Writing in this month’s Vanity Fair, Todd Purdum catalogs just how rapidly Sarah Palin has burned through friends and confidantes.
Walter Hickel, the former Alaska governor who chaired Palin’s gubernatorial campaign in 2006, told Purdum, “I don’t give a damn what she does.”
And John Bitney, a junior-high school friend and former legislative liaison for Palin, said, “I find it’s frustrating dealing with Sarah, because it seems we’re always dealing with emotional crap, and we never seem to be able to focus on the business at hand. Check my feet for horseshoes if I have to sit there and listen to another talk show.”
Purdum also catalogs just how rapidly Palin has burned her bridges. By the end of the campaign, he writes, several aides to her running-mate John McCain — Steve Schmidt, Nicolle Wallace and Tucker Eskew — “were barely on speaking terms with her.”
In fact, Purdum writes, the campaign searched for a calming figure who could function as Palin’s “horse whisperer,” and they settled on Mark McKinnon. Aide Mark Salter said the McCain camp picked McKinnon because “[y]ou sort of want a guy who’s very easygoing, gives good advice and doesn’t add to the natural nervousness.”
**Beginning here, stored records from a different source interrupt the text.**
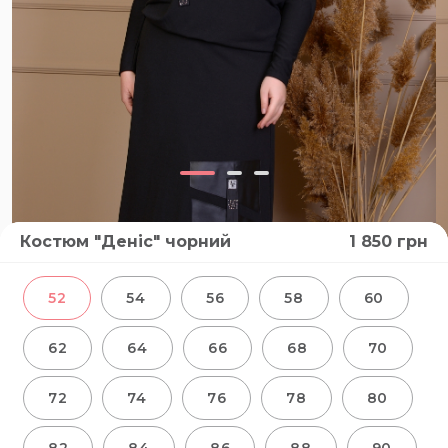
Костюм "Деніс" чорний
1 850
грн
52
54
56
58
60
62
64
66
68
70
72
74
76
78
80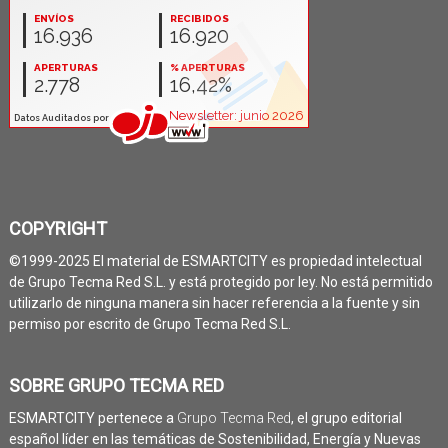
COPYRIGHT
©1999-2025 El material de ESMARTCITY es propiedad intelectual
de Grupo Tecma Red S.L. y está protegido por ley. No está permitido
utilizarlo de ninguna manera sin hacer referencia a la fuente y sin
permiso por escrito de Grupo Tecma Red S.L.
SOBRE GRUPO TECMA RED
ESMARTCITY pertenece a
Grupo Tecma Red
, el grupo editorial
español líder en las temáticas de Sostenibilidad, Energía y Nuevas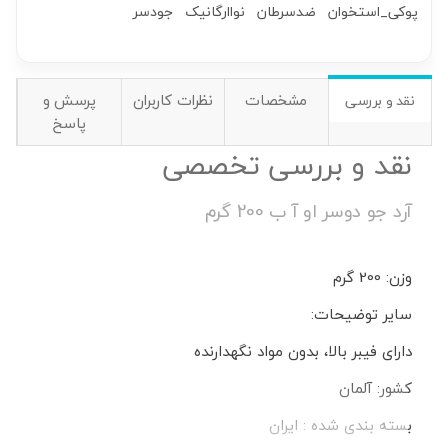
پوکی_استخوان
ضدسرطان
نواارگانیک
جودسر
مشخصات
نظرات کاربران
پرسش و
نقد و بررسی
پاسخ
نقد و بررسی تخصصی
آرد جو دوسر او آ ب 200 گرم
وزن: 200 گرم
سایر توضیحات:
دارای فیبر بالا، بدون مواد نگهدارنده
کشور: آلمان
بسته بندی شده : ایران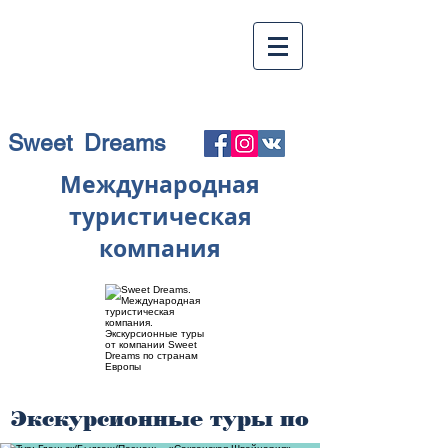
Sweet Dreams
Международная
туристическая
компания
Экскурсионные туры по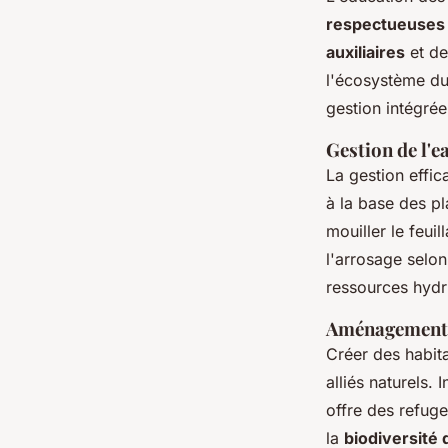
respectueuses 
auxiliaires
et de
l'écosystème du 
gestion intégrée
Gestion de l'e
La gestion effic
à la base des pl
mouiller le feui
l'arrosage selon
ressources hydr
Aménagement d'
Créer des habita
alliés naturels.
offre des refug
la
biodiversité 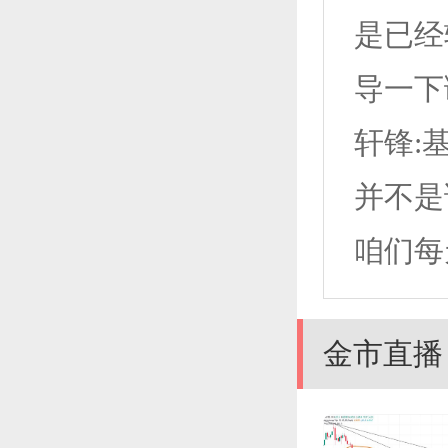
是已经
导一下
轩锋:
并不是
咱们每
金市直播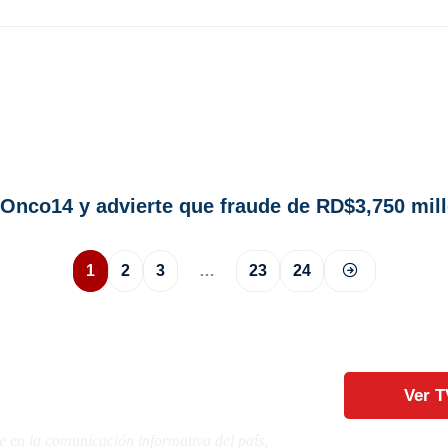
 Onco14 y advierte que fraude de RD$3,750 mil
1
2
3
…
23
24
Ver T
e en la comunicación informativa del país,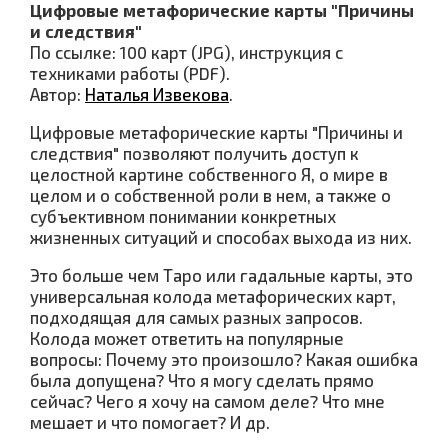
Цифровые метафорические карты
"Причины
и следствия"
По ссылке: 100 карт (JPG), инструкция с
техниками работы (PDF).
Автор:
Наталья Извекова
.
Цифровые метафорические карты "Причины и
следствия" позволяют получить доступ к
целостной картине собственного Я, о мире в
целом и о собственной роли в нем, а также о
субъективном понимании конкретных
жизненных ситуаций и способах выхода из них.
Это больше чем Таро или гадальные карты, это
универсальная колода метафорических карт,
подходящая для самых разных запросов.
Колода может ответить на популярные
вопросы: Почему это произошло? Какая ошибка
была допущена? Что я могу сделать прямо
сейчас? Чего я хочу на самом деле? Что мне
мешает и что помогает? И др.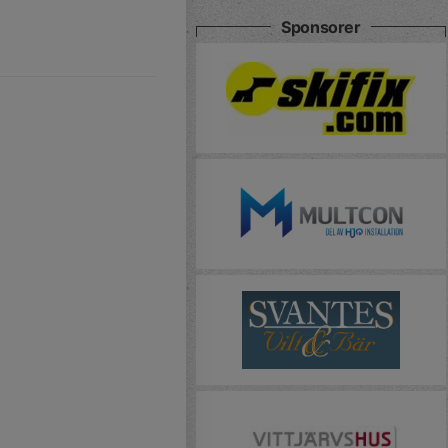
Sponsorer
Purdum also digs up a bit more on the charge that Palin loaded her own concession speech into the Teleprompter on election night without telling McCain’s staff. The McCain aides explained to her that running mates did not traditionally give concession speeches. “Are those John’s wishes?” she asked. They told her that they were, but in disbelief she brought it to McCain himself, who gave her the same answer.